Fruit Usually a berry (in Hedyosmum a drupe) with accrescent and fleshy bracts.
Seeds Aril absent. Seed coat testal and usually tegmic. Testa in Chloranthus sometimes multiplicative. Inner exotestal epidermis with lignified cell walls. Mesotesta unspecialized, in Chloranthus lignified. Endotesta usually palisade, lignified, with calciumoxalate crystals and a fibrillar endoreticulum. Tegmen more or less crushed; exotegmen and mesotegmen fibrous; endotegmen ab initio subpalisade (tegmen in Hedyosmum unspecialized). Perisperm not developed. Endosperm copious, oily (in Sarcandra also starchy and proteinaceous, with aggregated starch grains). Embryo small, little or well differentiated, chlorophyll? (often as an undifferentiated mass of cells; embryo in Chloranthus without cotyledons at fruit shedding; organogenesis in Hedyosmum occurring during germination). Cotyledons two, small. Germination phanerocotylar (Chloranthus).
Cytology n = 8, 14, 15, 30
DNA
Phytochemistry Flavonol- and flavone-O- and -C-glycosyl derivatives, lignoids (simple coumarins), eudesmanolide sesquiterpene lactones, germacrane-like compounds, cinnamoyl amides and neolignans present. (S)norcolaurine synthase activity high suggesting presence of benzylisoquinoline alkaloids. Flavonols, ellagic acid and proanthocyanidins not found.
Use Medicinal plants, tea, fruits (Hedyosmum mexicanum), ornamental plants.

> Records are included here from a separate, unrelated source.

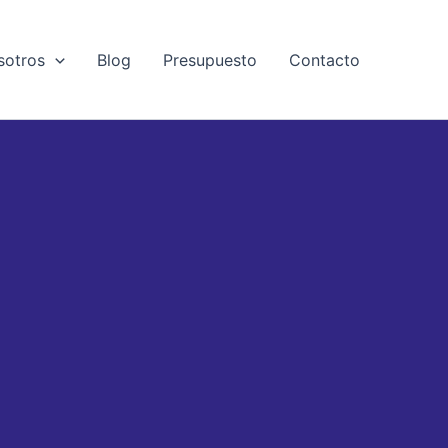
sotros
Blog
Presupuesto
Contacto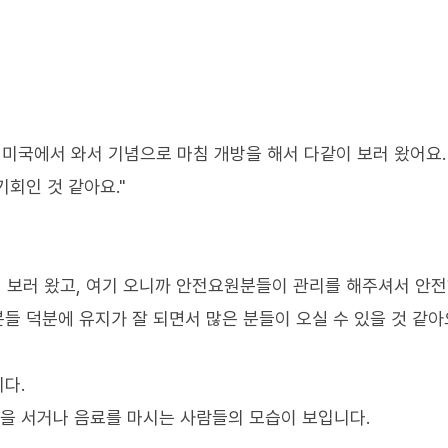
가 미국에서 와서 기념으로 마침 개방을 해서 다같이 보러 왔어요.
기회인 것 같아요."
서 보러 왔고, 여기 오니까 안전요원분들이 관리를 해주셔서 안전
들 덕분에 유지가 잘 되면서 많은 분들이 오실 수 있을 것 같아요
다.
줄을 서거나 음료를 마시는 사람들의 모습이 보입니다.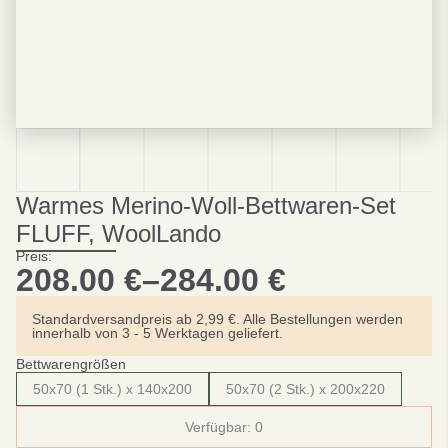
Warmes Merino-Woll-Bettwaren-Set
FLUFF, WoolLando
Preis:
208.00
€
–
284.00
€
Preisspanne:
208.00 €
Standardversandpreis ab 2,99 €. Alle Bestellungen werden
innerhalb von 3 - 5 Werktagen geliefert.
bis
Bettwarengrößen
284.00 €
50x70 (1 Stk.) x 140x200
50x70 (2 Stk.) x 200x220
Verfügbar:
0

Systematics Hedyosmum (c 45; Central and South America, the West Indies, one species, H. orientale, in southern China and Southeast Asia), Ascarina (12; Madagascar, Borneo and East Malesia to Melanesia, New Zealand, the Marquesas and other southwestern Pacific islands), Chloranthus (18; southern and eastern Asia), Sarcandra (3; S. glabra, S. grandifolia, S. irvingbaileyi; India, China, Japan, Southeast Asia, Malesia to New Guinea).
Chloranthaceae are sister to Ceratophyllum in a four-gene analysis of mitochondrial DNA (Qiu & al. 2010) and in analyses of the plastid inverted repeat (Moore & al. 2011). The clade [Ceratophyllum+ Chloranthaceae] was sister to Tricolpatae. However, in many recent angiosperm phylogenies Chloranthaceae receives comparatively high support as sister to Magnoliidae [[Magnoliales+ Laurales]+[Canellales+Piperales]] (e.g. 85% bootstrap support in the 17 genes and 640 taxa analysis by Soltis & al. 2011). The indicated presence of benzylisoquinoline alkaloids would be a further support of this sister-group relationship.
Ascarina and Hedyosmum are usually monoecious or dioecious woody plants. Chloranthus and Sarcandra are herbs or suffrutices (semi-shrubs) with bisexual flowers. DNA sequences and morphology analyses resulted in the topology [Hedyosmum+[Ascarina+[Chloranthus+ Sarcandra]]] (Zhang & Renner 2003).
The end walls of vessel elements possess remnants of pit membranes in investigated species of Ascarina, Chloranthus, Hedyosmum and Sarcandra (Carlquist 1987, 1990, 1992a, 1992b). Transition forms frequently occur between true vessels and tracheids and vessel-like tracheary elements may have extensive primary wall material on their end walls.
The pollen tubes do not penetrate the substigmatic ground tissue, but grow inwards between densely situated epidermal papillae in the stigma and the stylar canal.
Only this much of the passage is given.